2.6. Immunofluorescence detection of SLCMV in whitefly midguts and primary salivary glands
Immunofluorescence was performed as per the protocol described by Wei et al. (2014) with minor modifications. Midguts and primary salivary glands were first dissected in PBS and fixed for 1 h with 4% paraformaldehyde. Next, the samples were permeabilized with 0.2% Triton X-100 for 30 min, followed by three washes with PBS and a 1 h fixation in 1% BSA dissolved in TBS-Tween 20 (TBST). Organs were incubated overnight with anti-tomato yellow leaf curl virus (TYLCV) monoclonal antibodies (a kind gift from Professor Xueping Zhou, Institute of Biotechnology, Zhejiang University) at a 1:400 dilution at 4 °C. Then the organs were washed and incubated with 549-conjugated secondary antibodies (1:400) (Earthox, China) for 2 h at 37 °C. After washing, organs were covered with DAPI (Abcam, USA) and examined under a Zeiss LSM 780 confocal microscope (ZEISS, Germany).
2.7. Statistical analysis
For the quantification of virus in whitefly whole body and organs, all real time data were calculated using 2-Ct as normalized to whitefly actin. For the comparison of transmission efficiency and quantity of virus, normal distribution tests were performed prior to analysis, and then Kruskal-Wallis test was used for analysis of significance. All data were presented as the mean ± standard errors of mean (mean ± SEM). The differences were considered significant when P < 0.05. All statistical analyses in the present study were undertaken using SPSS 20.0 Statistics and EXCEL.
3. Results
3.1. SLCMV transmission efficiencies by three whitefly species
The transmission efficiencies of SLCMV by three species of the B. tabaci complex, namely Asia II 1, MEAM1 and MED were compared. The average transmission efficiencies were 87.2% for Asia II 1, 3.3% for MEAM1 and 16.7% for MED as indicated by symptom (Kruskal-Wallis test, χ2 = 6.997, df = 2, P < 0.05; Fig. 1A). Likewise, the percentages of tobacco plants with detectable SLCMV DNA in all plants tested, differed significantly among the three whitefly species, with the highest transmission (90.5%) by Asia II 1, followed by MED (63.3%) and with only a very low transmission efficiency (6.7%) by MEAM1 (Kruskal-Wallis test, χ2 = 7.385, P < 0.05; Fig. 1B). Furthermore, to verify the capacity of Asia II 1 whiteflies to transmit SLCMV to cassava plants, we performed virus transmission experiment using two cassava varieties, HLS11 and SC8. As shown in Fig. 2, Asia II 1 whitefly inoculation of cassava plants cv. HLS11 and SC8 resulted in successful transmission of SLCMV, and the transmission rate is 50% and 100% for HLS11 and SC8, respectively.
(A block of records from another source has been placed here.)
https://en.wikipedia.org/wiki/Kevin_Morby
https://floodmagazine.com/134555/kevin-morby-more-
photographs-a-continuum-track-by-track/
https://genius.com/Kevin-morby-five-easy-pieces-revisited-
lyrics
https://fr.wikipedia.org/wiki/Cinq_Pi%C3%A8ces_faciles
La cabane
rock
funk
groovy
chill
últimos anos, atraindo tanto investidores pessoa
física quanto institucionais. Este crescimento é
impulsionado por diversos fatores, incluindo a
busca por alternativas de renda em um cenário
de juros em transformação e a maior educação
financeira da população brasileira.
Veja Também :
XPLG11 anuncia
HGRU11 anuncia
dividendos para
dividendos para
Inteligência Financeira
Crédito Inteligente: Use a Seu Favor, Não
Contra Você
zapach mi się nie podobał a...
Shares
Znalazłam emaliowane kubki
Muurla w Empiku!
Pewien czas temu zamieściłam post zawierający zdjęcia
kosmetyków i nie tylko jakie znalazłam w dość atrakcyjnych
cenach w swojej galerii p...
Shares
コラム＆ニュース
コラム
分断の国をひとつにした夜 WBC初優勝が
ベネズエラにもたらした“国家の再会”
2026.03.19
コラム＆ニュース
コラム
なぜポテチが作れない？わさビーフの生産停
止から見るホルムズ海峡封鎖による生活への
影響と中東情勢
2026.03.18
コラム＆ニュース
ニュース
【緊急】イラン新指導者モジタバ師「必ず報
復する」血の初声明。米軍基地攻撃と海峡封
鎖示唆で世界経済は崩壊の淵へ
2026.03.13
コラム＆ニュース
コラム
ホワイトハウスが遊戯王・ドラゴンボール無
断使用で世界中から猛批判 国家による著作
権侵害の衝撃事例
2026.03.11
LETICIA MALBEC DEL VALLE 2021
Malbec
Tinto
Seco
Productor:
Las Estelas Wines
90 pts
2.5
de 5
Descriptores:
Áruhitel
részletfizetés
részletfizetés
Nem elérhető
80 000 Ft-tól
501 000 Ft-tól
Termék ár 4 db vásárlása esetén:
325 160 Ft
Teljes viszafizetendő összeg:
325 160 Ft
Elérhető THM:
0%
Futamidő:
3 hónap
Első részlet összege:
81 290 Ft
3.2. Acquisition of SLCMV by three whitefly species
The copy number of virus in whitefly whole body and honeydew was analyzed by qPCR. While the copy number of virus in the body of Asia II 1 and MED whiteflies seemed to increase with the increase of AAPs, copy number of virus in MEAM1 whiteflies remained at a stable and low level. Furthermore, significant difference of the copy number of SLCMV was found among the three whitefly species except at two points (Kruskal-Wallis tests, χ2 = 7.269, 8.346, 9.269 and 9.846 for 6, 48, 96 and 168 h, P < 0.05; χ2 = 4.750, P = 0.093 for 12 h; χ2 = 4.500, P = 0.105 for 24 h; Fig. 3A). Notably, at all time points checked, the highest copy number of virus was always in Asia II 1, followed by MED, and lowest in MEAM1. Next, the copy number of virus in whitefly honeydew after whiteflies have been feeding on infected plants for 48 and 96 h was analyzed and the results showed that the highest copy number of virus seemed to be present in honeydew from MEAM1, followed by MED and the lowest in Asia II 1 (Kruskal-Wallis tests, χ2 = 5.685, P = 0.058 for 48 h; χ2 = 3.305 for 96 h, P = 0.192; Fig. 3B and C).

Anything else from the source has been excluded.